Popularne są też pierogi – nie tylko z tradycyjnym farszem, ale także z mięsem z dziczyzny, której w okolicznych lasach nie brakuje. Na stołach pojawia się często kiszka ziemniaczana, kartacze, kindziuk czy różne warianty kiszonek. Region ma także swoje napoje – od kwasu chlebowego po piwa warzone według lokalnych receptur. Wszystko razem tworzy obraz kuchni autentycznej, mocno związanej z naturą i rytmem życia wsi.
Dwa obiady, dwa paragony, zero grozy
Pierwszy posiłek w karczmie kosztował 100 zł za dwie osoby. W menu znalazła się tradycyjna babka ziemniaczana, gulasz wieprzowy i regionalne piwa.
– Na widok talerza niemal podskoczyłam z radości. Babka była chrupiąca z wierzchu, miękka w środku, dobrze doprawiona, a kosztowała tylko... 34 złote! Gulasz pachniał obłędnie, mięso kruchutkie i miękkie, sos treściwy i gęsty. Wszystkie świeże, pyszne, domowe, zero kombinowania – opisuje Monika.

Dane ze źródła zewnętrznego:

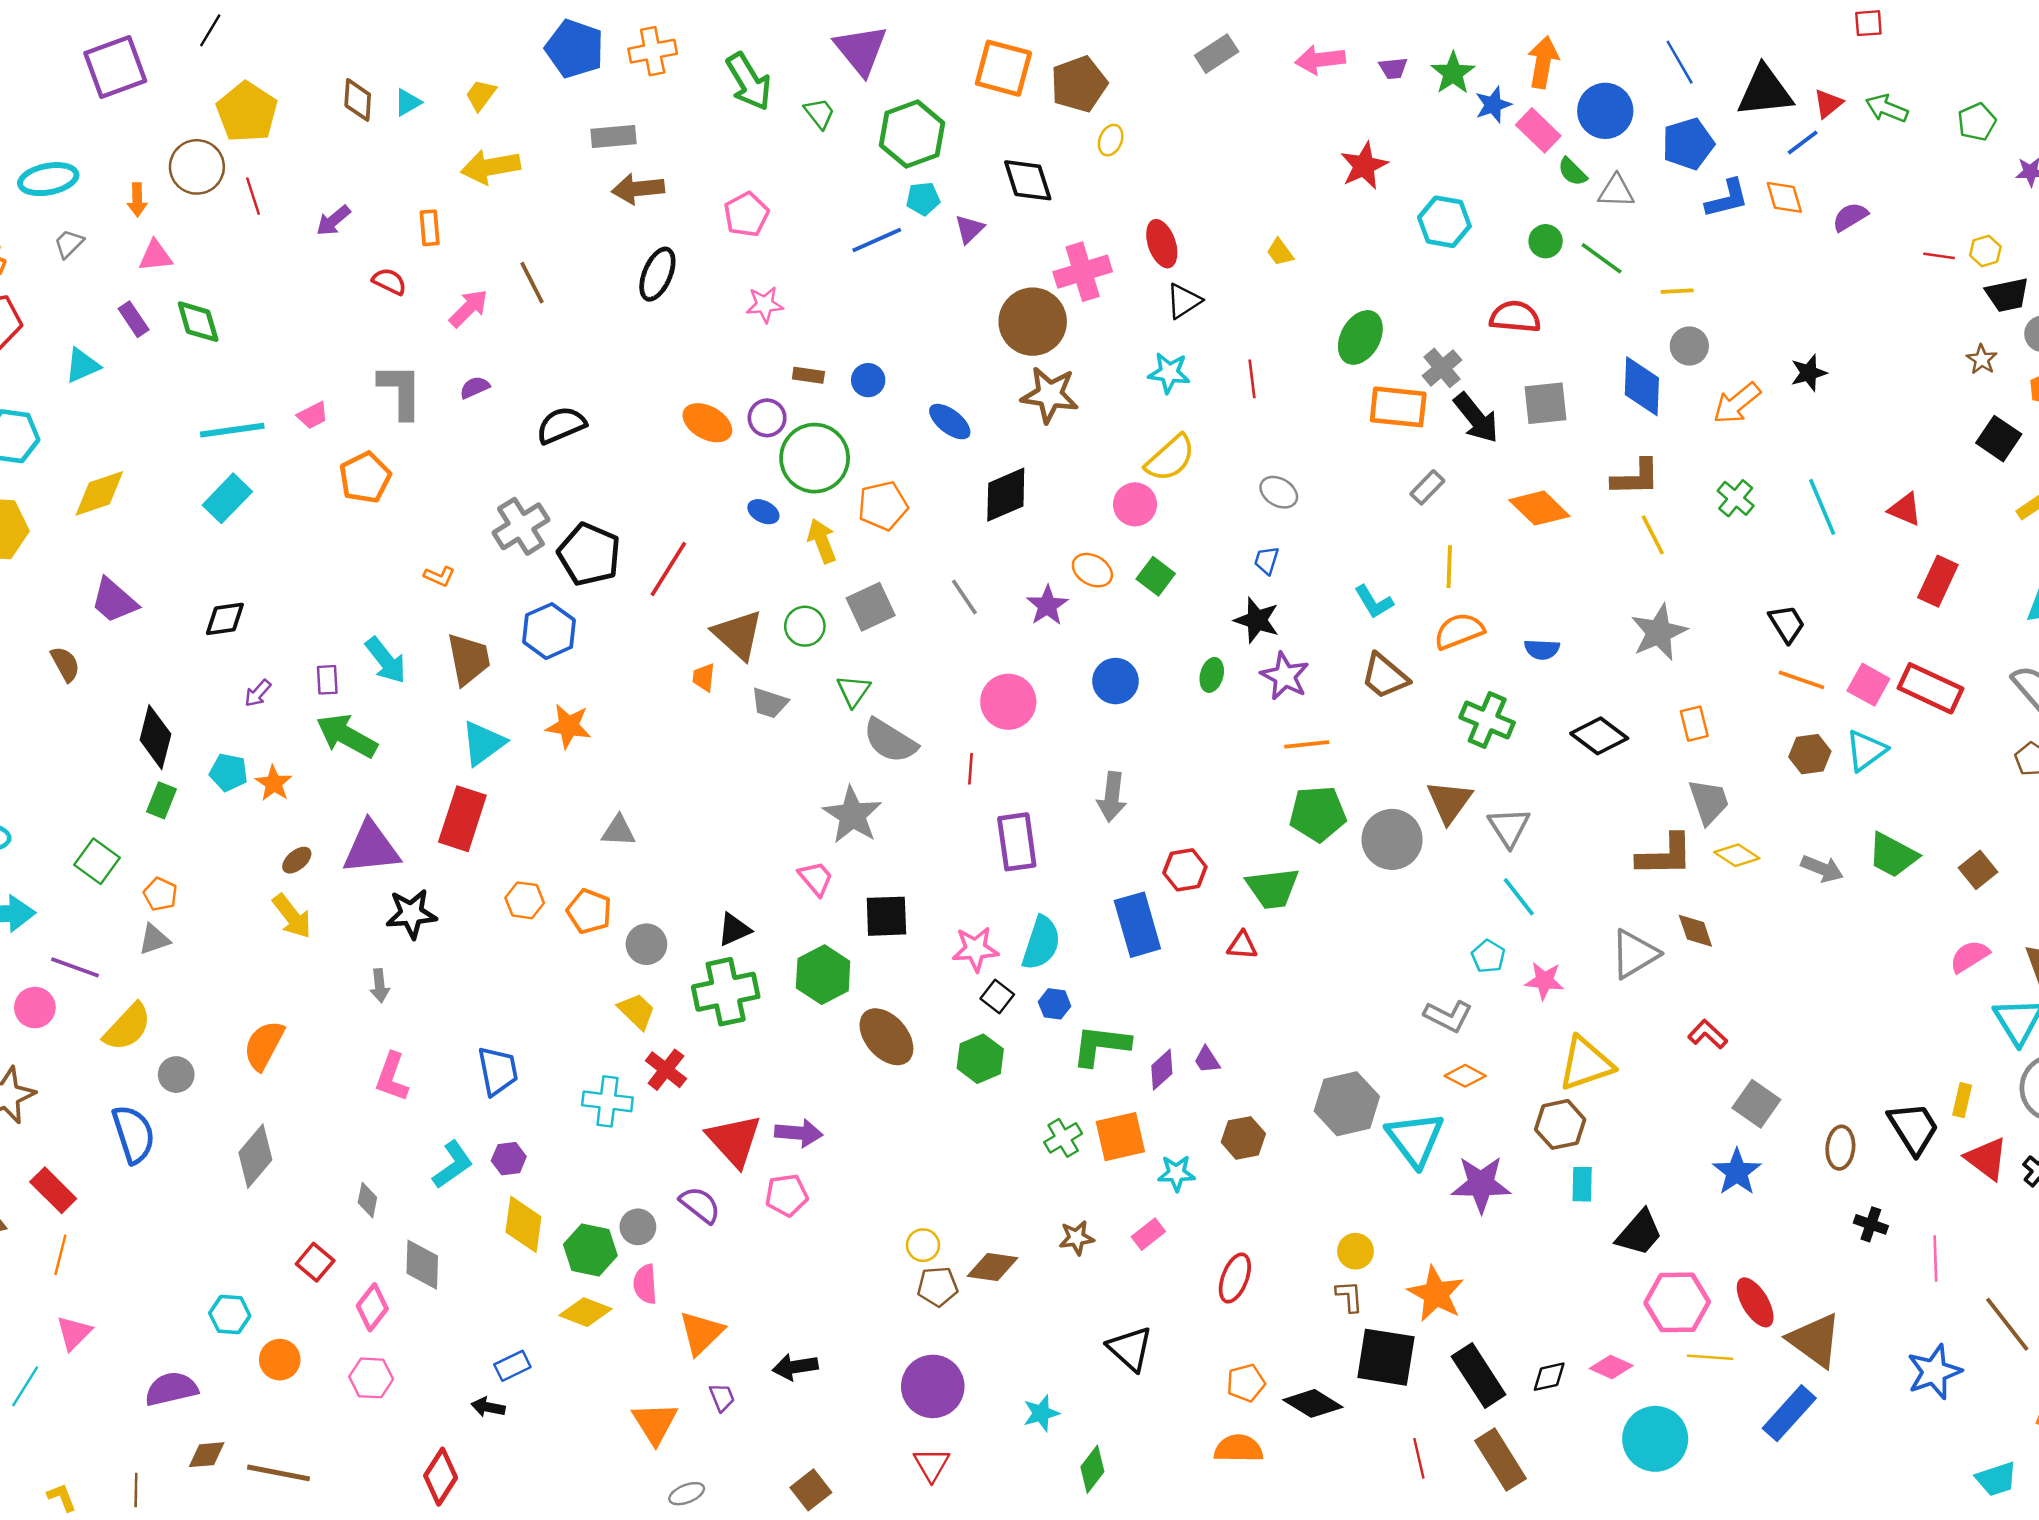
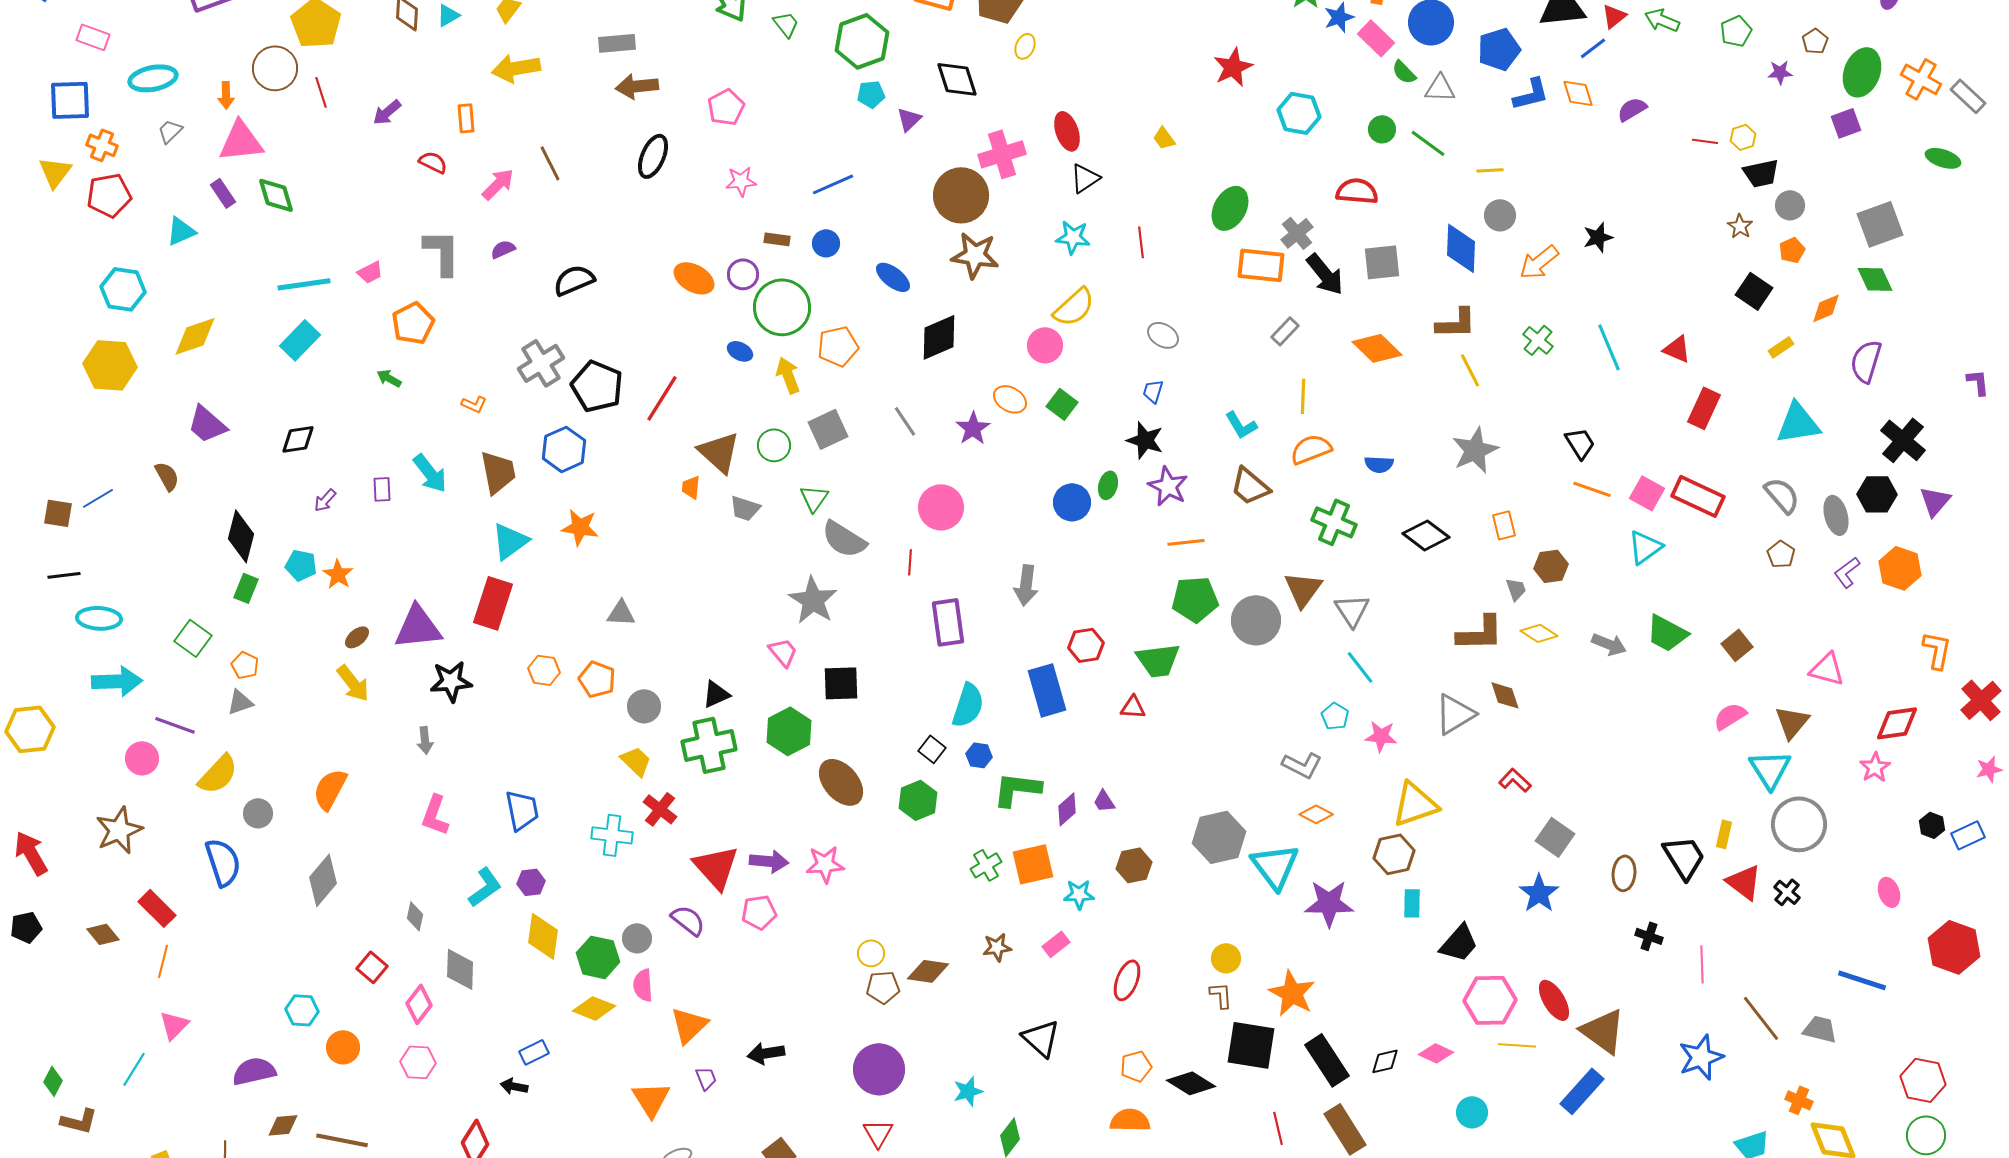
blue line: (877, 240) -> (833, 184), moved
pink triangle: (155, 256) -> (241, 141), size x1.6
blue circle: (1115, 681) -> (1072, 502), moved
green arrow: (347, 736) -> (389, 378), moved, size x0.5
brown hexagon: (1810, 754) -> (1551, 566), moved
gray trapezoid: (1709, 802) -> (1516, 589), size x0.6
pink star: (975, 949) -> (825, 864), moved
cyan circle: (1655, 1439) -> (1472, 1112), size x0.6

Drugiego dnia rachunek opiewał na 120 zł. Na stole pojawiła się pieczeń wieprzowa w sosie kurkowym, pierogi z dziczyzną, domowe ciasto i piwo żołędziowe.
– Pieczeń była soczysta, sos grzybowy pachniał świeżymi kurkami, a pierogi… no cóż, takich farszów nie dostanie się w zwykłej restauracji. To było naprawdę wyjątkowe doświadczenie. Nawet babcine pierogi nie smakowały tak dobrze – mówi z uśmiechem.
Smaki warte swojej ceny
Kwoty 100 i 120 zł za obiad dla dwóch osób trudno nazwać wygórowanymi. Tym bardziej, że mowa o miejscu popularnym wśród turystów i oferującym kuchnię opartą na lokalnych produktach.
– Szczerze mówiąc, spodziewałam się, że będzie drożej. Wcześniej w internecie czytałam sporo o "paragonach grozy". A tutaj – naprawdę uczciwe ceny, duże porcje i obsługa, która traktuje gości jak u siebie. Mam też poczucie, że na Podlasiu jedzenie jest naturalne, szczere, bez zbędnych ozdobników. I za to najbardziej je cenię – przyznaje czytelniczka.
Zielarki, szeptuchy i kuchnia z duszą
W czasach, gdy internet pełen jest doniesień o horrendalnych rachunkach, przykład z Podlasia pokazuje coś innego. Dobre jedzenie, przygotowane z szacunkiem do tradycji i składników, nie musi kosztować fortuny. Paragony pani Moniki – 100 i 120 zł za dwa syte obiady – udowadniają, że "grozy" nie ma, za to jest smak, atmosfera i poczucie, że człowiek naprawdę odpoczął.